***** Data for this task *****

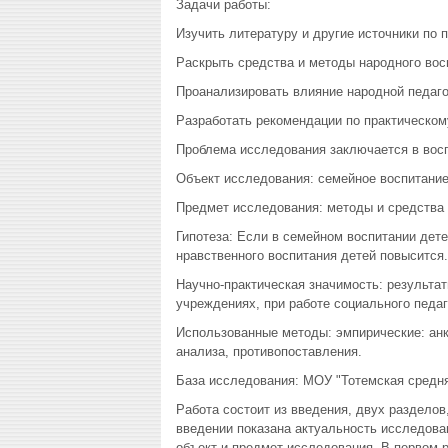
Задачи работы:
Изучить литературу и другие источники по 
Раскрыть средства и методы народного вос
Проанализировать влияние народной педаго
Разработать рекомендации по практическом
Проблема исследования заключается в восп
Объект исследования: семейное воспитание
Предмет исследования: методы и средства н
Гипотеза: Если в семейном воспитании дете
нравственного воспитания детей повысится.
Научно-практическая значимость: результа
учреждениях, при работе социального педаг
Использованные методы: эмпирические: анк
анализа, противопоставления.
База исследования: МОУ "Тотемская средн
Работа состоит из введения, двух разделов
введении показана актуальность исследова
объект и предмет исследования. В первом р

*****

* What to do *
Nothing but the line with "анализа, противопоставления." and the lines after it, through the end of the material, should appear in the output, word for word.

* Exercise answer *
анализа, противопоставления.
База исследования: МОУ "Тотемская средн
Работа состоит из введения, двух разделов
введении показана актуальность исследова
объект и предмет исследования. В первом р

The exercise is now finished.